**TASK PROMPT**
Each entry below must be repeated exactly. Leave the pictures out of it.

[Page images and extracted text]
[Start of Attachment]

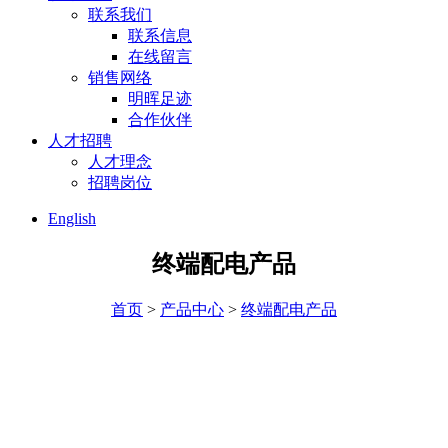
联系我们
联系信息
在线留言
销售网络
明晖足迹
合作伙伴
人才招聘
人才理念
招聘岗位
English
终端配电产品
首页
>
产品中心
>
终端配电产品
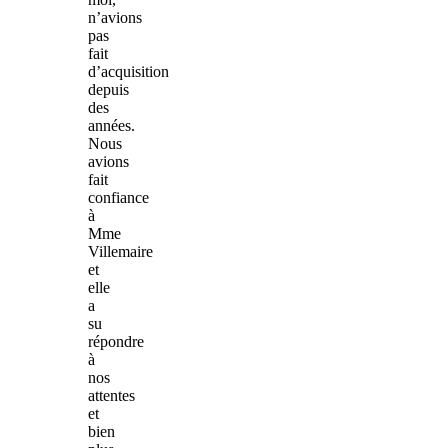
n’avions
pas
fait
d’acquisition
depuis
des
années.
Nous
avions
fait
confiance
à
Mme
Villemaire
et
elle
a
su
répondre
à
nos
attentes
et
bien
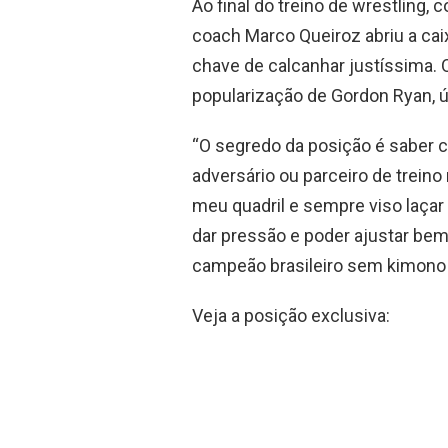
o
p
Ao final do treino de wrestling,
k
p
coach Marco Queiroz abriu a cai
chave de calcanhar justíssima.
popularização de Gordon Ryan, 
“O segredo da posição é saber 
adversário ou parceiro de treino
meu quadril e sempre viso laçar
dar pressão e poder ajustar bem
campeão brasileiro sem kimono 
Veja a posição exclusiva:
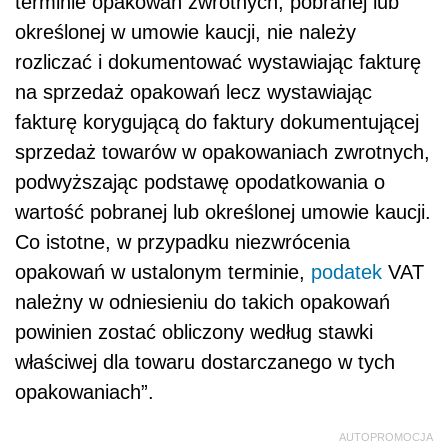
terminie opakowań zwrotnych, pobranej lub
określonej w umowie kaucji, nie należy
rozliczać i dokumentować wystawiając fakturę
na sprzedaż opakowań lecz wystawiając
fakturę korygującą do faktury dokumentującej
sprzedaż towarów w opakowaniach zwrotnych,
podwyższając podstawę opodatkowania o
wartość pobranej lub określonej umowie kaucji.
Co istotne, w przypadku niezwrócenia
opakowań w ustalonym terminie,
podatek
VAT
należny w odniesieniu do takich opakowań
powinien zostać obliczony według stawki
właściwej dla towaru dostarczanego w tych
opakowaniach”.
AUTOPROMOCJA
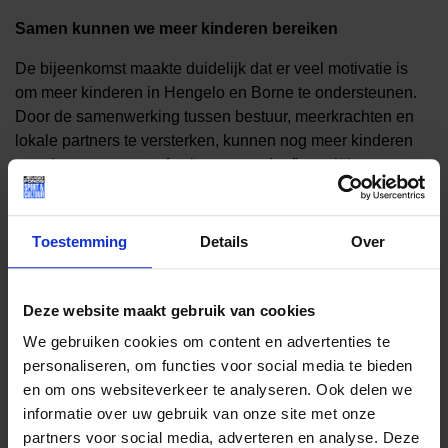
Samen kunnen we meer kinderen bereiken
De bijeenkomst maakte duidelijk dat er veel motivatie is
om meer kinderen in Hengelo en Borne te ondersteunen.
Door de samenwerking tussen bestuur, meerkrachten en
lokale partners te versterken, kunnen nog meer kinderen
meedoen aan sport of cultuur – zonder financiële
drempels.
Wil jij daaraan bijdragen?
Toestemming
Details
Over
Bekijk onze video en ontdek hoe je
meerkracht
kunt
worden:
Deze website maakt gebruik van cookies
We gebruiken cookies om content en advertenties te
personaliseren, om functies voor social media te bieden
en om ons websiteverkeer te analyseren. Ook delen we
informatie over uw gebruik van onze site met onze
partners voor social media, adverteren en analyse. Deze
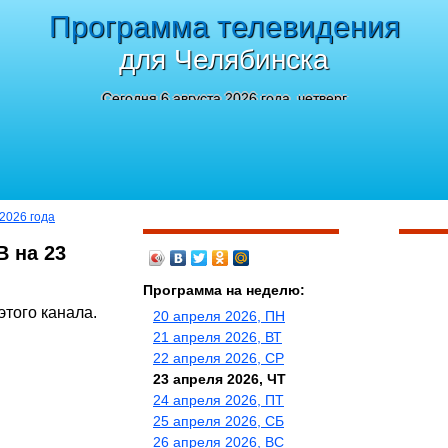
Программа телевидения
для Челябинска
Сегодня 6 августа 2026 года, четверг
 2026 года
В на 23
Программа на неделю:
этого канала.
20 апреля 2026, ПН
21 апреля 2026, ВТ
22 апреля 2026, СР
23 апреля 2026, ЧТ
24 апреля 2026, ПТ
25 апреля 2026, СБ
26 апреля 2026, ВС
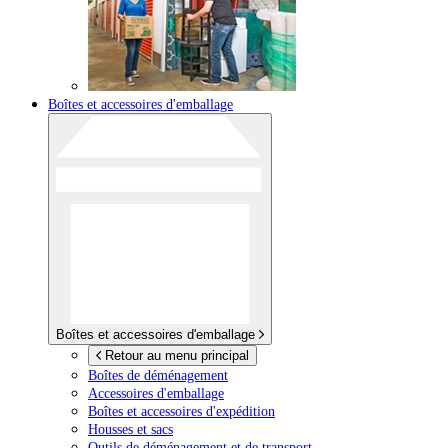
Boîtes et accessoires d'emballage
Boîtes et accessoires d'emballage
Retour au menu principal
Boîtes de déménagement
Accessoires d'emballage
Boîtes et accessoires d'expédition
Housses et sacs
Outils de déménagement et de transport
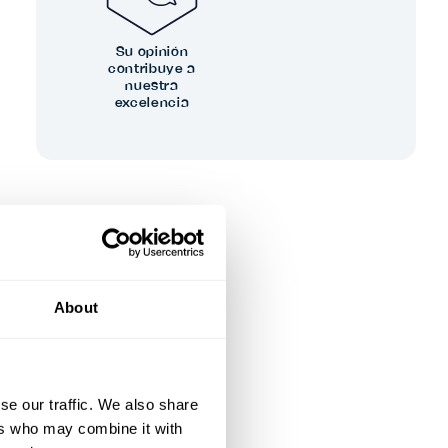
Su opinión
contribuye a
nuestra
excelencia
About
se our traffic. We also share
ers who may combine it with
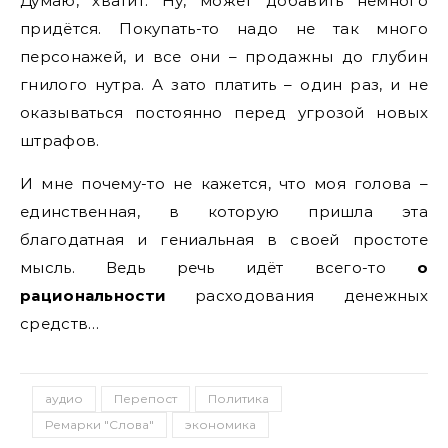
Думаю, хватит. Ну, может добавить немного
придётся. Покупать-то надо не так много
персонажей, и все они – продажны до глубин
гнилого нутра. А зато платить – один раз, и не
оказываться постоянно перед угрозой новых
штрафов.
И мне почему-то не кажется, что моя голова –
единственная, в которую пришла эта
благодатная и гениальная в своей простоте
мысль. Ведь речь идёт всего-то
о
рациональности
расходования денежных
средств…
аудио
Перепост
Политика
Ремарки "Слова"
экономика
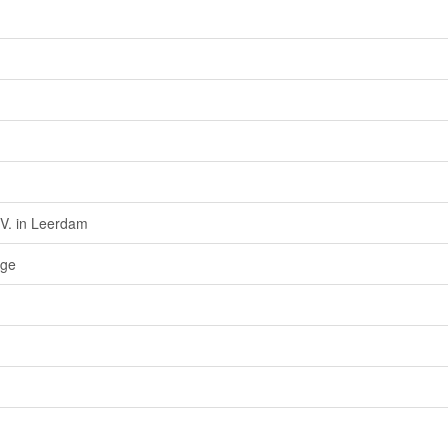
.V. in Leerdam
age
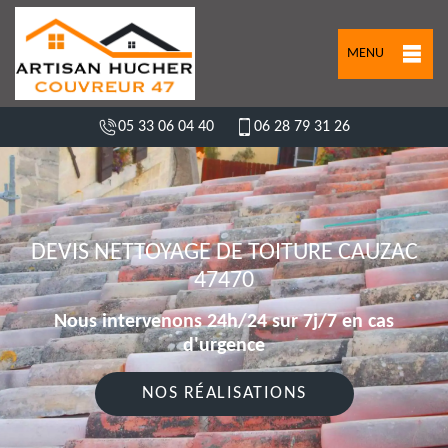
MENU
05 33 06 04 40
06 28 79 31 26
DEVIS NETTOYAGE DE TOITURE CAUZAC
47470
Nous intervenons 24h/24 sur 7j/7 en cas
d'urgence
NOS RÉALISATIONS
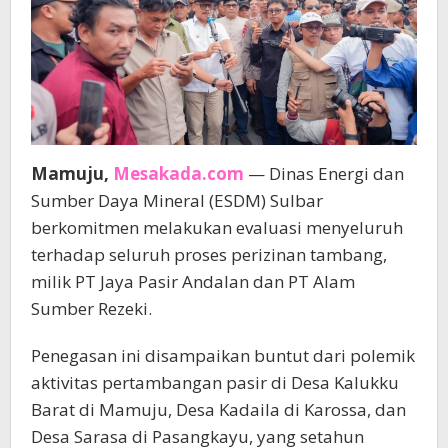
Mamuju,
Mesakada.com
— Dinas Energi dan
Sumber Daya Mineral (ESDM) Sulbar
berkomitmen melakukan evaluasi menyeluruh
terhadap seluruh proses perizinan tambang,
milik PT Jaya Pasir Andalan dan PT Alam
Sumber Rezeki.
Penegasan ini disampaikan buntut dari polemik
aktivitas pertambangan pasir di Desa Kalukku
Barat di Mamuju, Desa Kadaila di Karossa, dan
Desa Sarasa di Pasangkayu, yang setahun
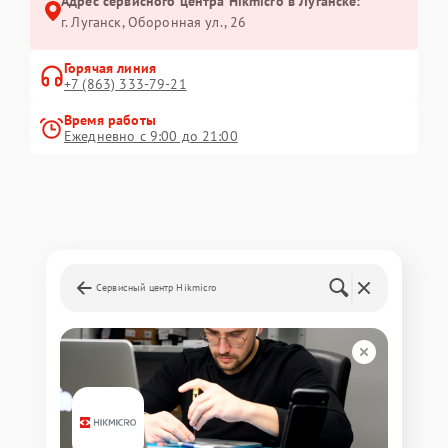
Адрес сервисного центра Hikmicro в Луганске:
г. Луганск, Оборонная ул., 26
Горячая линия
+7 (863) 333-79-21
Время работы
Ежедневно с 9:00 до 21:00
Сервисный центр Hikmicro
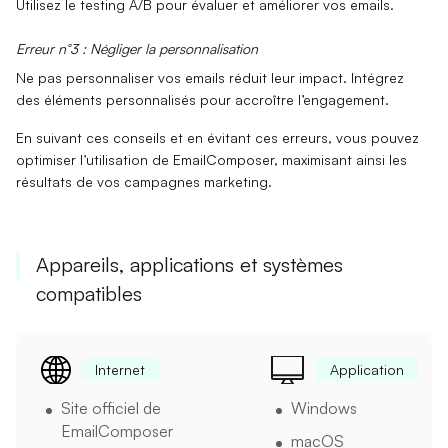
Utilisez le
testing A/B
pour évaluer et améliorer vos emails.
Erreur n°3 : Négliger la personnalisation
Ne pas personnaliser vos emails réduit leur impact.
Intégrez
des éléments personnalisés
pour accroître l’engagement.
En suivant ces conseils et en évitant ces erreurs, vous pouvez
optimiser l’utilisation de EmailComposer, maximisant ainsi les
résultats de vos campagnes marketing.
Appareils, applications et systèmes
compatibles
Internet
Application
Site officiel de
Windows
EmailComposer
macOS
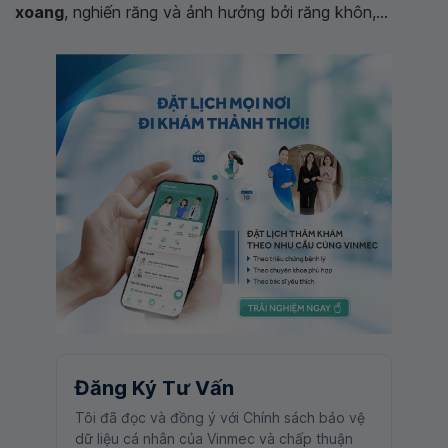
xoang
, nghiến răng và ảnh hưởng bởi răng khôn,...
Đăng Ký Tư Vấn
Tôi đã đọc và đồng ý với Chính sách bảo vệ
dữ liệu cá nhân của Vinmec và chấp thuận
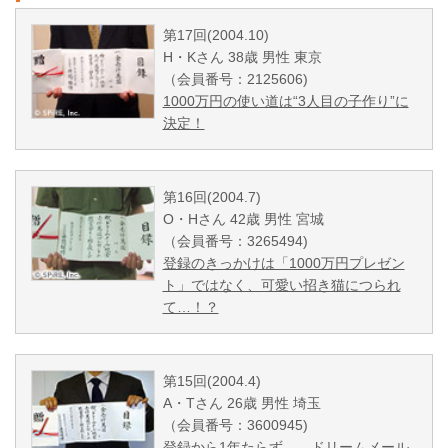
第17回(2004.10)
H・Kさん 38歳 男性 東京
（会員番号：2125606)
1000万円の使い道は“3人目の子作り”に
決定！
第16回(2004.7)
O・Hさん 42歳 男性 宮城
（会員番号：3265494)
登録のきっかけは「1000万円プレゼン
ト」ではなく、可愛い招き猫につられ
て…！？
第15回(2004.4)
A・Tさん 26歳 男性 埼玉
（会員番号：3600945)
登録から1年たらず…。ドリームメール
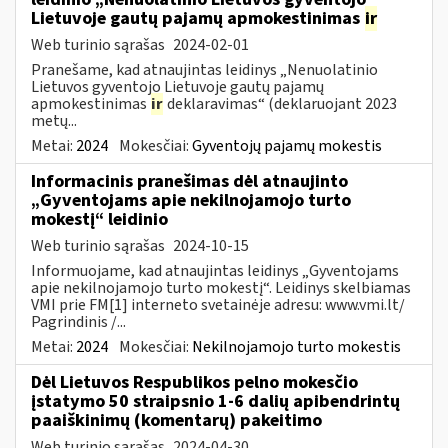
Lietuvoje gautų pajamų apmokestinimas
ir
Web turinio sąrašas
2024-02-01
Pranešame, kad atnaujintas leidinys „Nenuolatinio
Lietuvos gyventojo Lietuvoje gautų pajamų
apmokestinimas
ir
deklaravimas“ (deklaruojant 2023
metų...
Metai:
2024
Mokesčiai:
Gyventojų pajamų mokestis
Informacinis pranešimas dėl atnaujinto
„Gyventojams apie nekilnojamojo turto
mokestį“ leidinio
Web turinio sąrašas
2024-10-15
Informuojame, kad atnaujintas leidinys „Gyventojams
apie nekilnojamojo turto mokestį“. Leidinys skelbiamas
VMI prie FM[1] interneto svetainėje adresu: www.vmi.lt/
Pagrindinis /...
Metai:
2024
Mokesčiai:
Nekilnojamojo turto mokestis
Dėl Lietuvos Respublikos pelno mokesčio
įstatymo 50 straipsnio 1-6 dalių apibendrintų
paaiškinimų (komentarų) pakeitimo
Web turinio sąrašas
2024-04-30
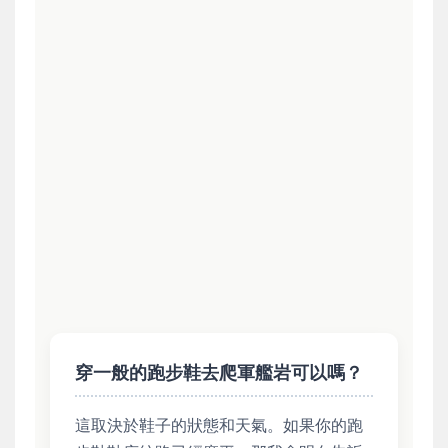
穿一般的跑步鞋去爬軍艦岩可以嗎？
這取決於鞋子的狀態和天氣。如果你的跑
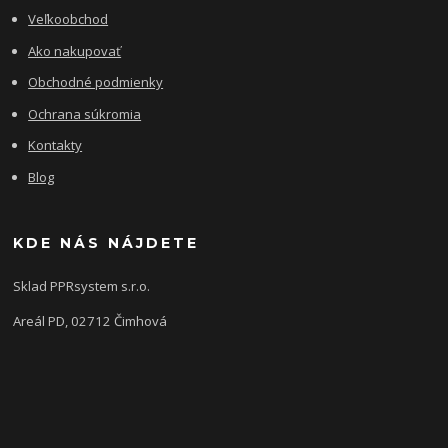
Veľkoobchod
Ako nakupovať
Obchodné podmienky
Ochrana súkromia
Kontakty
Blog
KDE NÁS NÁJDETE
Sklad PPRsystem s.r.o.
Areál PD, 02712 Čimhová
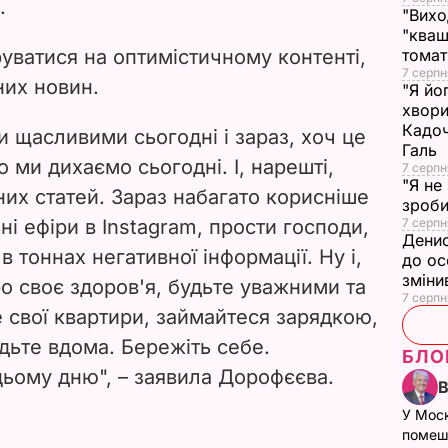
.
"Вихо
"кваш
уватися на оптимістичному контенті,
томат
7 серпн
них новин.
"Я йо
хвори
Кадоч
 щасливими сьогодні і зараз, хоч це
Галь
о ми дихаємо сьогодні. І, нарешті,
7 серпн
"Я не
х статей. Зараз набагато корисніше
зроби
і ефіри в Instagram, прости господи,
7 серпн
Денис
в тоннах негативної інформації. Ну і,
до ос
зміни
о своє здоров'я, будьте уважними та
7 серпн
свої квартири, займайтеся зарядкою,
удьте вдома. Бережіть себе.
БЛО
цьому дню", – заявила Дорофєєва.
У Мос
помеш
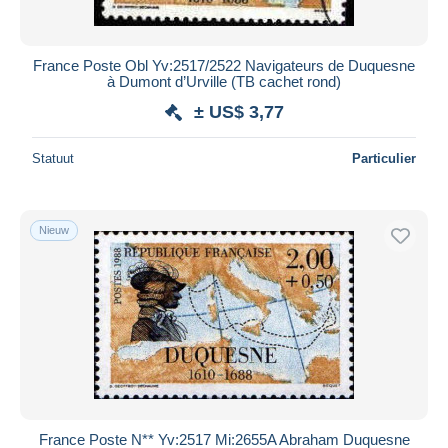
France Poste Obl Yv:2517/2522 Navigateurs de Duquesne
à Dumont d’Urville (TB cachet rond)
± US$ 3,77
Statuut
Particulier
Nieuw
France Poste N** Yv:2517 Mi:2655A Abraham Duquesne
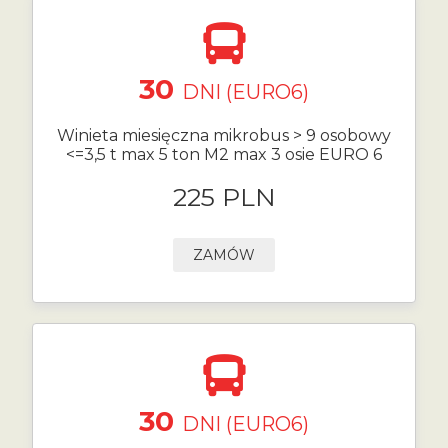
30
DNI (EURO6)
Winieta miesięczna mikrobus > 9 osobowy
<=3,5 t max 5 ton M2 max 3 osie EURO 6
225 PLN
ZAMÓW
30
DNI (EURO6)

[End of Attachment]

**REPLY TO THE EXERCISE**
联系我们
联系信息
在线留言
销售网络
明晖足迹
合作伙伴
人才招聘
人才理念
招聘岗位
English
终端配电产品
首页
>
产品中心
>
终端配电产品
n’avions
pas
fait
d’acquisition
depuis
des
années.
Nous
avions
fait
confiance
à
Mme
Villemaire
et
elle
a
su
répondre
à
nos
attentes
et
bien
o
p
Ao final do treino de wrestling,
k
p
coach Marco Queiroz abriu a cai
chave de calcanhar justíssima.
popularização de Gordon Ryan, 
“O segredo da posição é saber 
adversário ou parceiro de treino
meu quadril e sempre viso laçar
dar pressão e poder ajustar bem
campeão brasileiro sem kimono 
Veja a posição exclusiva:
terminie opakowań zwrotnych, pobranej lub
określonej w umowie kaucji, nie należy
rozliczać i dokumentować wystawiając fakturę
na sprzedaż opakowań lecz wystawiając
fakturę korygującą do faktury dokumentującej
sprzedaż towarów w opakowaniach zwrotnych,
podwyższając podstawę opodatkowania o
wartość pobranej lub określonej umowie kaucji.
Co istotne, w przypadku niezwrócenia
opakowań w ustalonym terminie,
podatek
VAT
należny w odniesieniu do takich opakowań
powinien zostać obliczony według stawki
właściwej dla towaru dostarczanego w tych
opakowaniach”.
AUTOPROMOCJA
Samen kunnen we meer kinderen bereiken
De bijeenkomst maakte duidelijk dat er veel motivatie is
om meer kinderen in Hengelo en Borne te ondersteunen.
Door de samenwerking tussen bestuur, meerkrachten en
lokale partners te versterken, kunnen nog meer kinderen
meedoen aan sport of cultuur – zonder financiële
drempels.
Wil jij daaraan bijdragen?
Toestemming
Details
Over
Bekijk onze video en ontdek hoe je
meerkracht
kunt
worden:
Deze website maakt gebruik van cookies
We gebruiken cookies om content en advertenties te
personaliseren, om functies voor social media te bieden
en om ons websiteverkeer te analyseren. Ook delen we
informatie over uw gebruik van onze site met onze
partners voor social media, adverteren en analyse. Deze
Программа телевидения
для Челябинска
Сегодня 6 августа 2026 года, четверг
 2026 года
В на 23
Программа на неделю:
этого канала.
20 апреля 2026, ПН
21 апреля 2026, ВТ
22 апреля 2026, СР
23 апреля 2026, ЧТ
24 апреля 2026, ПТ
25 апреля 2026, СБ
26 апреля 2026, ВС
Boîtes et accessoires d'emballage
Boîtes et accessoires d'emballage
Retour au menu principal
Boîtes de déménagement
Accessoires d'emballage
Boîtes et accessoires d'expédition
Housses et sacs
Outils de déménagement et de transport
Su opinión
contribuye a
nuestra
excelencia
About
se our traffic. We also share
ers who may combine it with
Думаю, хватит. Ну, может добавить немного
придётся. Покупать-то надо не так много
персонажей, и все они – продажны до глубин
гнилого нутра. А зато платить – один раз, и не
оказываться постоянно перед угрозой новых
штрафов.
И мне почему-то не кажется, что моя голова –
единственная, в которую пришла эта
благодатная и гениальная в своей простоте
мысль. Ведь речь идёт всего-то
о
рациональности
расходования денежных
средств…
аудио
Перепост
Политика
Ремарки "Слова"
экономика
.V. in Leerdam
age
MENU
05 33 06 04 40
06 28 79 31 26
DEVIS NETTOYAGE DE TOITURE CAUZAC
47470
Nous intervenons 24h/24 sur 7j/7 en cas
d'urgence
NOS RÉALISATIONS
Mamuju,
Mesakada.com
— Dinas Energi dan
Sumber Daya Mineral (ESDM) Sulbar
berkomitmen melakukan evaluasi menyeluruh
terhadap seluruh proses perizinan tambang,
milik PT Jaya Pasir Andalan dan PT Alam
Sumber Rezeki.
Penegasan ini disampaikan buntut dari polemik
aktivitas pertambangan pasir di Desa Kalukku
Barat di Mamuju, Desa Kadaila di Karossa, dan
Desa Sarasa di Pasangkayu, yang setahun
Адрес сервисного центра Hikmicro в Луганске:
г. Луганск, Оборонная ул., 26
Горячая линия
+7 (863) 333-79-21
Время работы
Ежедневно с 9:00 до 21:00
Сервисный центр Hikmicro
Utilisez le
testing A/B
pour évaluer et améliorer vos emails.
Erreur n°3 : Négliger la personnalisation
Ne pas personnaliser vos emails réduit leur impact.
Intégrez
des éléments personnalisés
pour accroître l’engagement.
En suivant ces conseils et en évitant ces erreurs, vous pouvez
optimiser l’utilisation de EmailComposer, maximisant ainsi les
résultats de vos campagnes marketing.
Appareils, applications et systèmes
compatibles
Internet
Application
Site officiel de
Windows
EmailComposer
macOS
xoang
, nghiến răng và ảnh hưởng bởi răng khôn,...
Đăng Ký Tư Vấn
Tôi đã đọc và đồng ý với Chính sách bảo vệ
dữ liệu cá nhân của Vinmec và chấp thuận
第17回(2004.10)
H・Kさん 38歳 男性 東京
（会員番号：2125606)
1000万円の使い道は“3人目の子作り”に
決定！
第16回(2004.7)
O・Hさん 42歳 男性 宮城
（会員番号：3265494)
登録のきっかけは「1000万円プレゼン
ト」ではなく、可愛い招き猫につられ
て…！？
第15回(2004.4)
A・Tさん 26歳 男性 埼玉
（会員番号：3600945)
登録から1年たらず…。ドリームメール
Lietuvoje gautų pajamų apmokestinimas
ir
Web turinio sąrašas
2024-02-01
Pranešame, kad atnaujintas leidinys „Nenuolatinio
Lietuvos gyventojo Lietuvoje gautų pajamų
apmokestinimas
ir
deklaravimas“ (deklaruojant 2023
metų...
Metai:
2024
Mokesčiai:
Gyventojų pajamų mokestis
Informacinis pranešimas dėl atnaujinto
„Gyventojams apie nekilnojamojo turto
mokestį“ leidinio
Web turinio sąrašas
2024-10-15
Informuojame, kad atnaujintas leidinys „Gyventojams
apie nekilnojamojo turto mokestį“. Leidinys skelbiamas
VMI prie FM[1] interneto svetainėje adresu: www.vmi.lt/
Pagrindinis /...
Metai:
2024
Mokesčiai:
Nekilnojamojo turto mokestis
Dėl Lietuvos Respublikos pelno mokesčio
įstatymo 50 straipsnio 1-6 dalių apibendrintų
paaiškinimų (komentarų) pakeitimo
Web turinio sąrašas
2024-04-30
穿一般的跑步鞋去爬軍艦岩可以嗎？
這取決於鞋子的狀態和天氣。如果你的跑
Veľkoobchod
Ako nakupovať
Obchodné podmienky
Ochrana súkromia
Kontakty
Blog
KDE NÁS NÁJDETE
Sklad PPRsystem s.r.o.
Areál PD, 02712 Čimhová
.
"Вихо
"кваш
уватися на оптимістичному контенті,
томат
7 серпн
них новин.
"Я йо
хвори
Кадоч
 щасливими сьогодні і зараз, хоч це
Галь
о ми дихаємо сьогодні. І, нарешті,
7 серпн
"Я не
х статей. Зараз набагато корисніше
зроби
і ефіри в Instagram, прости господи,
7 серпн
Денис
в тоннах негативної інформації. Ну і,
до ос
зміни
о своє здоров'я, будьте уважними та
7 серпн
свої квартири, займайтеся зарядкою,
удьте вдома. Бережіть себе.
БЛО
цьому дню", – заявила Дорофєєва.
У Мос
помеш
France Poste Obl Yv:2517/2522 Navigateurs de Duquesne
à Dumont d’Urville (TB cachet rond)
± US$ 3,77
Statuut
Particulier
Nieuw
France Poste N** Yv:2517 Mi:2655A Abraham Duquesne
30
DNI (EURO6)
Winieta miesięczna mikrobus > 9 osobowy
<=3,5 t max 5 ton M2 max 3 osie EURO 6
225 PLN
ZAMÓW
30
DNI (EURO6)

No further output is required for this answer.